The move took some concerted lobbying of the Queensland Rugby Union board, including a heartfelt written plea, to allay fears the move would open the floodgates and weaken Brisbane’s club competition. Crucially, Scott-Young had the blessing of Reds coach Brad Thorn and his club University of Queensland.
“People here like tough people and Angus fit that bill clearly … he’s bloodied and bruised for us at the end of every game.”Bay of Plenty coach Daryl Gibson
Last week, he returned to Australia with his head held high and a Bay of Plenty Warrior of the Year award in his suitcase.
“It (the award) epitomises Angus because he plays the game tough and he’s come to a region in New Zealand that’s renowned for toughness,” Gibson said.
“It’s a tough region, people here like tough people and Angus has fit that bill clearly. He’s played every minute for us and he’s always bloodied and bruised for us at the end of every game. We could not have asked for more.”
It’s high praise for an Australian player in New Zealand. Scott-Young admits he was nervous heading over but was quickly put at ease by his team mates.
“When I first rocked up to Blake Park, I was really nervous, I wasn’t sure if they’d take in an Aussie,” he said.
“But within the first day I felt welcomed, not just by the rugby team but because the sense of community here is really strong. They invite you over for dinner, they look after you.”
The 24-year-old moved in with team mates Aidan Ross and Kaleb Trask, two Chiefs players whose paths he’d crossed as fierce opponents in Super Rugby.

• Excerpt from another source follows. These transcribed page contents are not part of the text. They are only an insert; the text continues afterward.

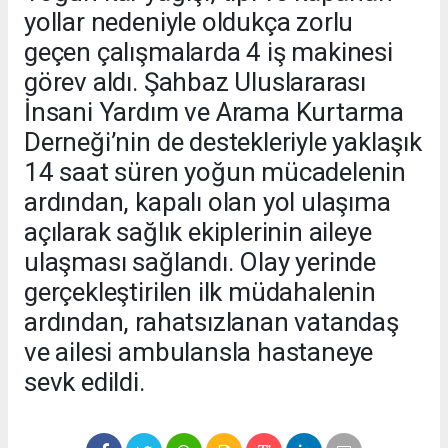
yollar nedeniyle oldukça zorlu
geçen çalışmalarda 4 iş makinesi
görev aldı. Şahbaz Uluslararası
İnsani Yardım ve Arama Kurtarma
Derneği’nin de destekleriyle yaklaşık
14 saat süren yoğun mücadelenin
ardından, kapalı olan yol ulaşıma
açılarak sağlık ekiplerinin aileye
ulaşması sağlandı. Olay yerinde
gerçekleştirilen ilk müdahalenin
ardından, rahatsızlanan vatandaş
ve ailesi ambulansla hastaneye
sevk edildi.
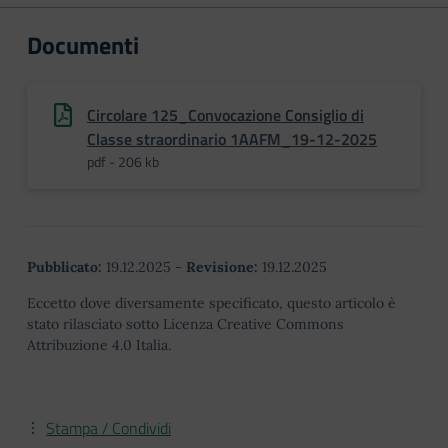
Documenti
Circolare 125_Convocazione Consiglio di
Classe straordinario 1AAFM_19-12-2025
pdf - 206 kb
Pubblicato:
19.12.2025
-
Revisione:
19.12.2025
Eccetto dove diversamente specificato, questo articolo è
stato rilasciato sotto Licenza Creative Commons
Attribuzione 4.0 Italia.
Stampa / Condividi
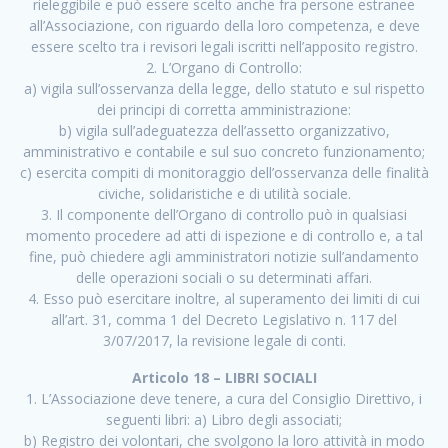
rieleggibile e può essere scelto anche fra persone estranee
all’Associazione, con riguardo della loro competenza, e deve
essere scelto tra i revisori legali iscritti nell’apposito registro.
2. L’Organo di Controllo:
a) vigila sull’osservanza della legge, dello statuto e sul rispetto
dei principi di corretta amministrazione:
b) vigila sull’adeguatezza dell’assetto organizzativo,
amministrativo e contabile e sul suo concreto funzionamento;
c) esercita compiti di monitoraggio dell’osservanza delle finalità
civiche, solidaristiche e di utilità sociale.
3. Il componente dell’Organo di controllo può in qualsiasi
momento procedere ad atti di ispezione e di controllo e, a tal
fine, può chiedere agli amministratori notizie sull’andamento
delle operazioni sociali o su determinati affari.
4. Esso può esercitare inoltre, al superamento dei limiti di cui
all’art. 31, comma 1 del Decreto Legislativo n. 117 del
3/07/2017, la revisione legale di conti.
Articolo 18 – LIBRI SOCIALI
1. L’Associazione deve tenere, a cura del Consiglio Direttivo, i
seguenti libri: a) Libro degli associati;
b) Registro dei volontari, che svolgono la loro attività in modo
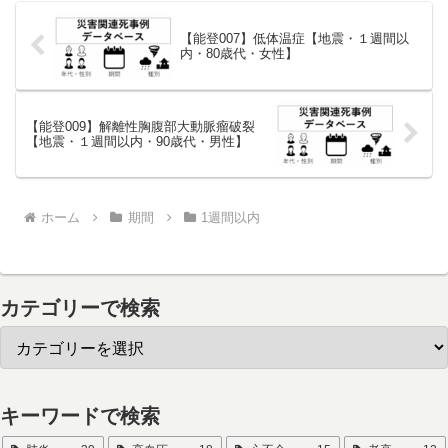
【能登007】低体温症【地震・１週間以
内・80歳代・女性】
【能登009】解離性胸腹部大動脈瘤破裂
【地震・１週間以内・90歳代・男性】
ホーム
期間
1週間以内
カテゴリーで検索
キーワードで検索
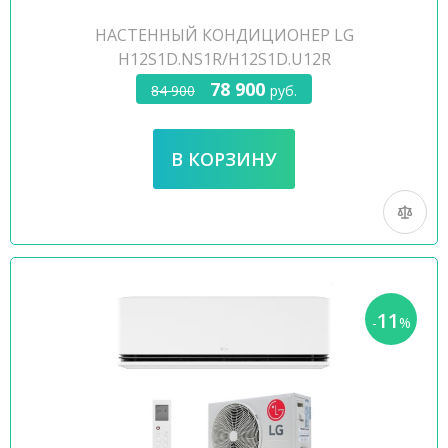
НАСТЕННЫЙ КОНДИЦИОНЕР LG
H12S1D.NS1R/H12S1D.U12R
78 900
84 900
руб.
11
-
%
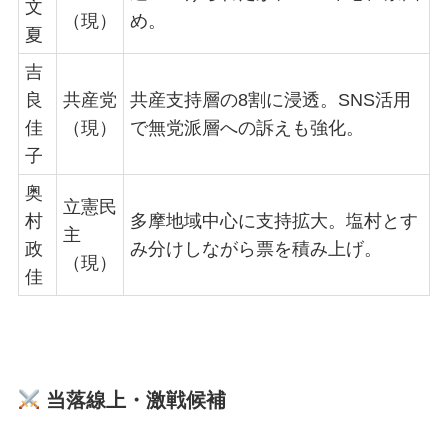
文
（現）
め。
夏
吉
良
共産党
共産支持層の8割に浸透。SNS活用
佳
（現）
で無党派層への訴えも強化。
子
奥
立憲民
村
多摩地域中心に支持拡大。塩村とす
主
政
み分けしながら票を積み上げ。
（現）
佳
当落線上・激戦候補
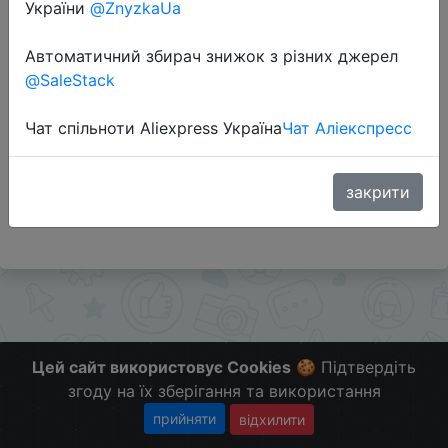
України
@ZnyzkaUa
Автоматичний збирач знижок з різних джерел
Перейти до магазину
@SaleStack
Чат спільноти Aliexpress Україна
Чат Аліекспресс
Додаткова інформація відсутня.
Слідкуйте за знижками на мобільному, в телеграм
каналі:
закрити
ZnyzhkaUA
Цей сайт використовує Cookies
🍪 Підтвердіть
згоду на їх зберігання та використання
прийняти
відхилити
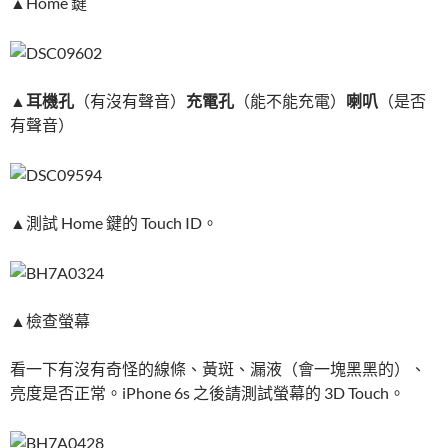
▲Home 鍵
▲
耳機孔
（有沒有聲音）
充電孔
（能不能充電）
喇叭
（是否
有聲音）
▲測試 Home 鍵的 Touch ID。
▲檢查螢幕
看一下有沒有奇怪的線條、黃斑、漏液（會一塊黑黑的）、
亮度是否正常。iPhone 6s 之後請測試螢幕的 3D Touch。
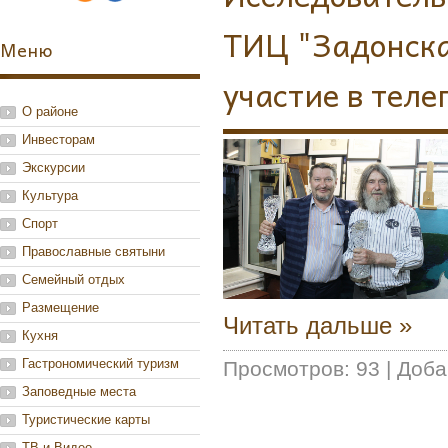
ТИЦ "Задонска
Меню
участие в теле
О районе
Инвесторам
Экскурсии
Культура
Спорт
Православные святыни
Семейный отдых
Размещение
Читать дальше »
Кухня
Гастрономический туризм
Просмотров:
93
|
Доба
Заповедные места
Туристические карты
ТВ и Видео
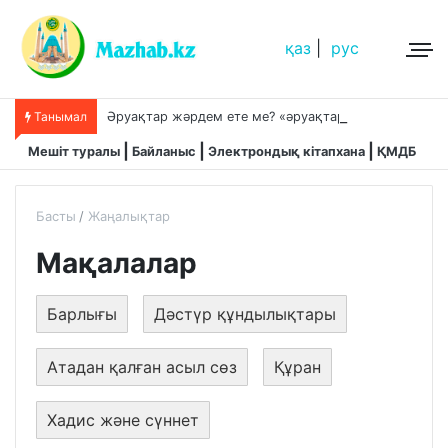
қаз
|
рус
Ә
руақтар жәрдем ете ме? «әруақтар адамды қорғап жүреді»,-дейді сол рас па?
Танымал
Мешіт туралы
Байланыс
Электрондық кітапхана
ҚМДБ
Басты
Жаңалықтар
Мақалалар
Барлығы
Дәстүр құндылықтары
Атадан қалған асыл сөз
Құран
Хадис және сүннет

“We (the Reds) beat them up in Townsville this year and you grow up seeing them as the enemy but they’re actually awesome blokes and now they’re friendships that I cherish.”
There were tough times. Scott-Young injured his shoulder and knee within a week of arriving and had to navigate an extended lockdown in a foreign country. Then, last month, the Steamers were rocked by the death of Sean Wainui, the Chiefs and Maori All Blacks winger who had joined Bay of Plenty ahead of the 2021 NPC season.
Scott-Young watched as the nation mourned Wainui’s passing and his teammates grappled with the tragic news. After talking with Bay of Plenty’s talismanic halfback Te Toiroa ‘Triple T’ Tahuriorangi, the Australian joined the other players in a haka performed in Wainui’s honour.
The highlights included training with Sam Cane as the All Blacks captain recovered from a torn pectoral muscle. The season also gave Scott-Young the opportunity to recast himself as a ball carrier and work on his pilfering.
Now back home, Scott-Young wants to bring all he’s learned to Ballymore and help the Reds storm Super Rugby Pacific in 2022.
“Thorny has been checking in regularly,” he revealed. “He was 25 when he came to New Zealand and played with Canterbury to launch his time in rugby. He said it was the best thing he could have done with his rugby and was one of the most important periods in his career. I’m pretty keen to bring everything back to Thorny and the Reds and see what we can achieve.”